From Waitress to Agency Owner: Stephanie Riggins's Pandemic Startup Strategies That Still Work Today

By Craig Pretzinger & Jason Feltman6 min read

Hosts of The Insurance Dudes Podcast. 1,000+ episodes helping insurance agents build elite agencies.

From Waitress to Agency Owner: Stephanie Riggins's Pandemic Startup Strategies That Still Work Today

Stephanie Riggins built a thriving P&C agency during the pandemic by replacing in-person networking with a systematic post-close referral sequence at day 10 to 14, hiring for hospitality-trained empathy over insurance experience, and installing scorecards and meeting cadences before they were needed.

Stephanie Riggins's pandemic startup strategies still work because they replaced soft networking with hard systems. Build a day 10 to 14 referral sequence into every new-client onboarding, hire producers with hospitality-grade empathy, and install scorecards and cadences before you need them. The constraints forced intentionality, and the intentionality is the edge.

How do service-industry skills translate to insurance sales?

Before insurance, Stephanie was a waitress. That sentence sounds like a contrast, but it's actually a setup: the skills that make someone exceptional in hospitality are precisely the skills that build extraordinary client relationships in insurance.

Waitressing is emotional intelligence under pressure. You read a table in seconds, who needs more attention, who wants to be left alone, who's having a bad day, who's celebrating. You manage multiple competing demands simultaneously without anyone feeling neglected. You learn to handle complaints with grace and turn a bad experience into a reason to come back. These skills map directly onto client relationship management, and Stephanie brought them fully formed into her insurance career.

The specific insight she carried from hospitality was this: decisions are emotional and then rational. Clients don't choose an agent because of a coverage comparison, they choose an agent because of how the interaction felt. The coverage comparison confirms the decision; the relationship makes it. Agents who lead with data and follow with relationship are usually losing to agents doing the inverse.

This reframe changed how Stephanie structured every client interaction from the beginning. The first priority was always making the client feel genuinely heard and understood. The coverage recommendation came second, and it landed differently because the relationship foundation was already in place.

How do you build a book of business without in-person networking?
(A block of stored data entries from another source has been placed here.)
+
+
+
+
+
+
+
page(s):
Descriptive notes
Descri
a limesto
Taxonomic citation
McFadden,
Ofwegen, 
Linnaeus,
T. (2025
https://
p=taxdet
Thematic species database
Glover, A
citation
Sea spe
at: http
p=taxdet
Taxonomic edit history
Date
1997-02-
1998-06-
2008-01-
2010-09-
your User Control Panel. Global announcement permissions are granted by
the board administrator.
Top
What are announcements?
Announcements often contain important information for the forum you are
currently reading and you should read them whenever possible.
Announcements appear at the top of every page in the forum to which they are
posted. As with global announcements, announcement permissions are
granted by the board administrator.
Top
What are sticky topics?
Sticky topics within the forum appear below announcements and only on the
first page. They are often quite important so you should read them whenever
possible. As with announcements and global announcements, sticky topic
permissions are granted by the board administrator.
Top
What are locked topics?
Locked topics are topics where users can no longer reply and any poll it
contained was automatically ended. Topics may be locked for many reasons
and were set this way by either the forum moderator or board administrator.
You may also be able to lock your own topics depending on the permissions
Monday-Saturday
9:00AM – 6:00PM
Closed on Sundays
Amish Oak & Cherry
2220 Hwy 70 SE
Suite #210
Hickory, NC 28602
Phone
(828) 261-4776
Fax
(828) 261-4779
When in-person networking disappeared, Stephanie did what adaptive entrepreneurs always do: she found the digital equivalents and learned them faster than her competitors. Video calls replaced coffee meetings. Social media content replaced community events. Email sequences replaced the casual follow-up conversations that happen naturally after face-to-face interactions.
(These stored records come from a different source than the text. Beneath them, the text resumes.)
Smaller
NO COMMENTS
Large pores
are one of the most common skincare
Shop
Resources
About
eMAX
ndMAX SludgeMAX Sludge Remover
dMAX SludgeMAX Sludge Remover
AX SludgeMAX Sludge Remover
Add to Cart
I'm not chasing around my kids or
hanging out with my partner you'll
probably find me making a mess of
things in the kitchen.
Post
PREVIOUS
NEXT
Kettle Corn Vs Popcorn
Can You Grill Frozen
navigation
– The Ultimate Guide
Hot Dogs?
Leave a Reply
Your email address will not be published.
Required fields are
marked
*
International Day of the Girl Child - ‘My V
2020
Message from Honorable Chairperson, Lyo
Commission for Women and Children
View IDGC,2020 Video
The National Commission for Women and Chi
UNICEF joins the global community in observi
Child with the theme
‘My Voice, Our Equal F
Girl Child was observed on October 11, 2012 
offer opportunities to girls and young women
What she discovered was that some of these digital approaches actually outperformed their in-person counterparts, not in warmth, but in efficiency. A well-crafted video message sent to 50 prospects costs the same time as a coffee meeting with one. A piece of social content that demonstrates expertise reaches her entire network simultaneously rather than one person at a time.
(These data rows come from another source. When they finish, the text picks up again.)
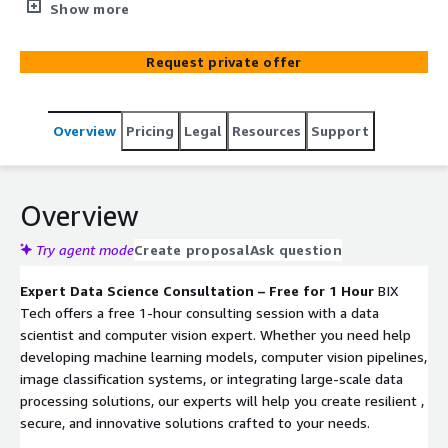
data visualization & analytics with over 10 years of
Show more
experience. By combining advanced technologies,
including AI and machine learning, with deep industry
Request private offer
expertise, BIX Tech delivers scalable, tailored solutions
that optimize operational efficiency, enhance business
intelligence, and accelerate growth.
Overview
Pricing
Legal
Resources
Support
Overview
Try agent mode
Create proposal
Ask question
Expert Data Science Consultation – Free for 1 Hour
BIX
Tech offers a free 1-hour consulting session with a data
scientist and computer vision expert. Whether you need help
developing machine learning models, computer vision pipelines,
image classification systems, or integrating large-scale data
processing solutions, our experts will help you create resilient ,
secure, and innovative solutions crafted to your needs.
The referral system she built during the pandemic was necessarily systematic rather than opportunistic. Without the casual social interactions where referrals often arise naturally, she had to create structured moments for them. She built a post-close follow-up sequence specifically designed to generate referrals at the moment of highest client satisfaction, within the first two weeks of onboarding. That sequence has continued to run and produce referrals long after the pandemic made in-person networking possible again.

She also learned to be explicit about the kind of clients she wanted referrals for. Vague referral requests ("let me know if you know anyone who needs insurance") produce vague results. Specific requests ("I'm looking to help homeowners in this zip code who've had trouble getting competitive rates recently") produce qualified, high-conversion leads.

How do you stop being the top producer and start being the owner?

The growth plateau that hits most new agency owners is the moment when they've built a book they can't expand without cloning themselves. Stephanie hit this wall and made the conscious transition from producer to owner, which is among the most difficult moves in agency growth.

The transition requires changing what you measure. A producer measures closed deals and premium written. An owner measures team production, system efficiency, and the metrics that predict future performance rather than just reporting current results. The mental shift is from "what did I produce today?" to "what did the agency produce today, and what does that tell me about next month?"

Stephanie started hiring with a clear profile for the type of producer she wanted: people with the hospitality orientation she came from, who naturally prioritized client experience and understood that relationships were the actual product. Insurance knowledge could be taught; client empathy was much harder to install after the fact.

She also built accountability structures before she needed them. Rather than adding management systems in response to problems, she put frameworks in place proactively, scorecards, meeting cadences, and performance reviews tied to specific metrics. This gave producers clarity about expectations from day one and gave Stephanie the data to recognize emerging problems before they became crises.

What should you do tomorrow morning in your own agency?

Stephanie's referral sequencing is immediately replicable. Build a specific touchpoint into your new client onboarding, at approximately day 10 to 14, when the client has experienced the value of working with you but the memory of the process is still fresh, that includes a genuine expression of appreciation and a specific referral request. Track the results for 60 days and compare them to your baseline referral rate.

If you came from a service background before insurance, mine it deliberately. The interpersonal skills you developed in that context are competitive advantages in a relationship-driven business. Document the specific practices that made you effective in that previous role and ask yourself how they translate to client interactions today.

On the owner mindset shift: if you're still doing the majority of production yourself despite having producers on your team, schedule a deliberate audit this week. Identify every production task you're doing that a trained producer could handle, and start the delegation process on the lowest-risk items first. Each successful delegation creates capacity for the strategic work that actually builds the business.

Why does adversity build better systems than comfort?

Stephanie Riggins built her agency under the worst possible starting conditions and emerged with systems that are more sophisticated than most agencies develop in ideal circumstances. The pandemic forced a level of intentionality that normal conditions allow you to avoid, and the intentionality turned out to be the competitive edge. Whatever constraints you're currently operating under, the same principle applies.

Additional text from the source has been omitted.